A growing number of states have begun to require screening for critical congenital
heart disease (CCHD), and nearly all now do so, a new study found.
“Newborn screening for CCHD in the United States has been implemented nationwide,
with numerous infants’ lives being saved or improved as a result,” wrote study authors,
who published their findings today in the Morbidity and Mortality Weekly Report.
Those authors include the Centers for Disease Control and Prevention (CDC), AAP and
the Association of Public Health Laboratories.
In 2011, federal health authorities added pulse oximetry screening for CCHD to the
U.S. Recommended Uniform Screening Panel for newborns, a move backed by the Academy.
CCHD occurs in one in every 500 births, and screening can help detect and treat it
early. Infants are screened using pulse oximetry, which measures oxygen saturation
in their arterial blood.
A 2017 study found states requiring screening saw a 33% decrease in CCHD deaths and a 21% decrease
in other congenital cardiac deaths relative to other states.

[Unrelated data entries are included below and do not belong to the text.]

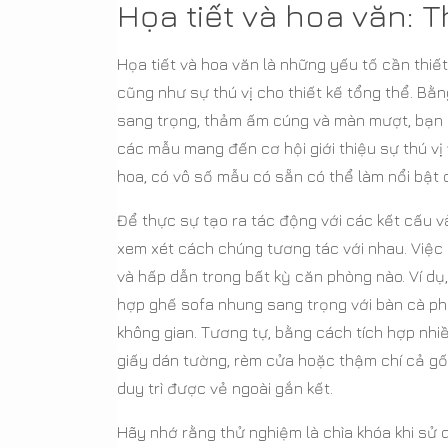
Họa tiết và hoa văn: 
Họa tiết và hoa văn là những yếu tố cần thiế
cũng như sự thú vị cho thiết kế tổng thể. Bằ
sang trọng, thảm ấm cúng và màn mượt, bạn c
các mẫu mang đến cơ hội giới thiệu sự thú vị 
hoa, có vô số mẫu có sẵn có thể làm nổi bật
Để thực sự tạo ra tác động với các kết cấu và
xem xét cách chúng tương tác với nhau. Việc
và hấp dẫn trong bất kỳ căn phòng nào. Ví dụ,
hợp ghế sofa nhung sang trọng với bàn cà p
không gian. Tương tự, bằng cách tích hợp nhiều
giấy dán tường, rèm cửa hoặc thậm chí cả gối
duy trì được vẻ ngoài gắn kết.
Hãy nhớ rằng thử nghiệm là chìa khóa khi sử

Forty-nine states and Washington, D.C., now require screening. The exception is California,
which mandates that screening be offered but not performed, according to today’s report.
However, states vary in how much data they receive and whether it is shared with birth
defects surveillance systems.
“Improved data collection practices and standardization across all jurisdictions could
increase effective monitoring and evaluation of CCHD screening,” authors wrote. “Ongoing
evaluation remains important to ensure the best possible outcomes.”